Purpose of review: Pleural fibrosis is a double-edged sword in clinical settings. Successful induction of pleural fibrosis is the basis of therapeutic pleurodesis. On the other hand, pleural septations and fibrosis are undesirable outcomes in pleural infection and fibrothoraces. The significance of growth factors in the pathogenesis of pleural fibrosis has become increasingly apparent.

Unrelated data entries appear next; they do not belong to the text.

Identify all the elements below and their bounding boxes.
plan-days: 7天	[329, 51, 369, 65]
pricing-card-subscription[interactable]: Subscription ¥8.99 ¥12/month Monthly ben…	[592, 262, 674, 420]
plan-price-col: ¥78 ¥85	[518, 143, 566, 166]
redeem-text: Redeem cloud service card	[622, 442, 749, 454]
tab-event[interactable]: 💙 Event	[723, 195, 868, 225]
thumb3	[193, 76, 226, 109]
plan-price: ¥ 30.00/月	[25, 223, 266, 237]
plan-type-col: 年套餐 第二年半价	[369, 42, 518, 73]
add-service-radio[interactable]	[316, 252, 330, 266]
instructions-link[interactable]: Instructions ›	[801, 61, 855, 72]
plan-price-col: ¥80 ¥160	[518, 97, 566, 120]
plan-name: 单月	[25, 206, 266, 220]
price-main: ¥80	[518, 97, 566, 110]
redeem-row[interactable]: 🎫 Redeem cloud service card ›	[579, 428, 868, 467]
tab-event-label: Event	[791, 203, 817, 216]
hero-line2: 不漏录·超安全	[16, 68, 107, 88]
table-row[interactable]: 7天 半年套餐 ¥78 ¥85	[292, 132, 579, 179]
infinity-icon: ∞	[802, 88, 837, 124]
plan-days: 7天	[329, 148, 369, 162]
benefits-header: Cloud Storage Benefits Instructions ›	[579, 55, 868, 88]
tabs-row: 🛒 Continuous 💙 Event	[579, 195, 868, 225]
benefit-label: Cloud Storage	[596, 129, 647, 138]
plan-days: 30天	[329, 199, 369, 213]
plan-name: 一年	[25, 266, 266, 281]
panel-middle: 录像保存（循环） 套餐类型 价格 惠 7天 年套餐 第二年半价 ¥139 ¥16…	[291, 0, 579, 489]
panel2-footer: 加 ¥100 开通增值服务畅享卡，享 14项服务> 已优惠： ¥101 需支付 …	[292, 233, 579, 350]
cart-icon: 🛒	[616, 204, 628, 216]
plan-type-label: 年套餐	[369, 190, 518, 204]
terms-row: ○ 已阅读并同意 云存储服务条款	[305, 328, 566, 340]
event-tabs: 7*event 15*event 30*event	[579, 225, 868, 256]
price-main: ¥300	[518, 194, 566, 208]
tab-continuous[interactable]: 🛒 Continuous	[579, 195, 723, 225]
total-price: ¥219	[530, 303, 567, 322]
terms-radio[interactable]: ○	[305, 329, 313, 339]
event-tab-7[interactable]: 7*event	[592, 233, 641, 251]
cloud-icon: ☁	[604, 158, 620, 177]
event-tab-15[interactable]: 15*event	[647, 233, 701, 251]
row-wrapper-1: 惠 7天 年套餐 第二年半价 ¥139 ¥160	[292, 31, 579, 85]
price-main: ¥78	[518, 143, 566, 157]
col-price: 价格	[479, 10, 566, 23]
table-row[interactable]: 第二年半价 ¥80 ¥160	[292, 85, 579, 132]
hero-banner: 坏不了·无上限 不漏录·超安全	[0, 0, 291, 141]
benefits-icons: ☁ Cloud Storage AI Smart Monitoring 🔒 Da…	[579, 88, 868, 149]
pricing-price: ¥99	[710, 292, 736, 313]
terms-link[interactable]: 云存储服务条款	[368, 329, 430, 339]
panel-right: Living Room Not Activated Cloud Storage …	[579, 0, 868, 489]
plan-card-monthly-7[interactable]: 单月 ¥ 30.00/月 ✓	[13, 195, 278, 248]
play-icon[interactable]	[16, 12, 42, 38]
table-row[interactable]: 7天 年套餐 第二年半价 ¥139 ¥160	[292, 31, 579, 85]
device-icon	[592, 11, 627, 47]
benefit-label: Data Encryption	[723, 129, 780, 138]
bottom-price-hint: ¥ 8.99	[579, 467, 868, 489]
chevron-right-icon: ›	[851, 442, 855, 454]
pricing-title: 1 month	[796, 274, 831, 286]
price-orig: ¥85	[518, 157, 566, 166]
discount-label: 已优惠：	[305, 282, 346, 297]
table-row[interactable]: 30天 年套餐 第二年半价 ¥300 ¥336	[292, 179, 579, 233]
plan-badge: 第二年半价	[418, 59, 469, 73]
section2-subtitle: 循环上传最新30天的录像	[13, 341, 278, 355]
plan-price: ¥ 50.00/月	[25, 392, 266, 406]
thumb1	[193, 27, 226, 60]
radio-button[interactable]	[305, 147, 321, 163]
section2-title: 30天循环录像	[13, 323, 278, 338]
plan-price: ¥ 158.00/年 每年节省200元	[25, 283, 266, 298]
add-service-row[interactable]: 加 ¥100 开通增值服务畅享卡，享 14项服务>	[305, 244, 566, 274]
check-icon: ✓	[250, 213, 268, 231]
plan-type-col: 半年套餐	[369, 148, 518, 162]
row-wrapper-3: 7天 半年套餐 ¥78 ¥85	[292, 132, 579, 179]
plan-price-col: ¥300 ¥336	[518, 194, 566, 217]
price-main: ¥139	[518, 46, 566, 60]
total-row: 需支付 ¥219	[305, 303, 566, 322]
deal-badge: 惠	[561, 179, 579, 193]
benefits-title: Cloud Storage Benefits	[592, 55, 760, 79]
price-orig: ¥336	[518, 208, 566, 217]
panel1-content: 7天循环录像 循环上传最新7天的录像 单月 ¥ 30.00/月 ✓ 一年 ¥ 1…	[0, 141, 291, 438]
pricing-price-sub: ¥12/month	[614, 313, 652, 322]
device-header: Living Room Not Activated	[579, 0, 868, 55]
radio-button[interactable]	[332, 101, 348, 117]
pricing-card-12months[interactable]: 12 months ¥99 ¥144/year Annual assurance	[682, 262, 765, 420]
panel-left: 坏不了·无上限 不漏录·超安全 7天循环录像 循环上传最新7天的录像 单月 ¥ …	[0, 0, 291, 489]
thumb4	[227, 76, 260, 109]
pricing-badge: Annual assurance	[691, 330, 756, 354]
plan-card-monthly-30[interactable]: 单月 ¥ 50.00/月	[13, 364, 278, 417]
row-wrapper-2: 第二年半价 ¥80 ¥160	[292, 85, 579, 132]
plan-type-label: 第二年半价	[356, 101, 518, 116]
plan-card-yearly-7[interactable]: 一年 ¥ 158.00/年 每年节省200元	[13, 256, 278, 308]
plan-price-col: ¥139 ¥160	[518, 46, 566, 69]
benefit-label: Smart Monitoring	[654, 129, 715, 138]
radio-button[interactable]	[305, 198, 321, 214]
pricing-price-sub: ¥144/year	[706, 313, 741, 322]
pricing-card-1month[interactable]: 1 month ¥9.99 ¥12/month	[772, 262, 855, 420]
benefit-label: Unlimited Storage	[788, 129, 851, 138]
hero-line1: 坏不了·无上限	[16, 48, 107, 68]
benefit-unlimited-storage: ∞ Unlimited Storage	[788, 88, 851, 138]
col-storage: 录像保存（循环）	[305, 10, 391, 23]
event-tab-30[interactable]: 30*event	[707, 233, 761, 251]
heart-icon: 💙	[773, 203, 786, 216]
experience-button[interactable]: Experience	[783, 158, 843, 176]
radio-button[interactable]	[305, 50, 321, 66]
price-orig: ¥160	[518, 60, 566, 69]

Recent findings: Recent findings have indicated that transforming growth factor beta is a key mediator of pleural fibrosis and demonstrated the therapeutic potential of both transforming growth factor beta itself and transforming growth factor beta inhibitors. Basic fibroblast growth factor has been highlighted as a key factor in successful pleurodesis, and in the formation of pleural effusions. Vascular endothelial growth factor inhibition has been shown to decrease pleural fibrosis in vivo. By contrast, hepatocyte growth factor stimulates non-fibrotic healing, while inhibition increases fibrosis.
Summary: The actions of the growth factors, and their inhibitors, are potentially and/or currently applicable in a clinical setting. Understanding the biology of these growth factors may allow therapeutic manipulation of these cytokines to create pleurodesis or to inhibit pleural (and peritoneal) adhesion/fibrosis.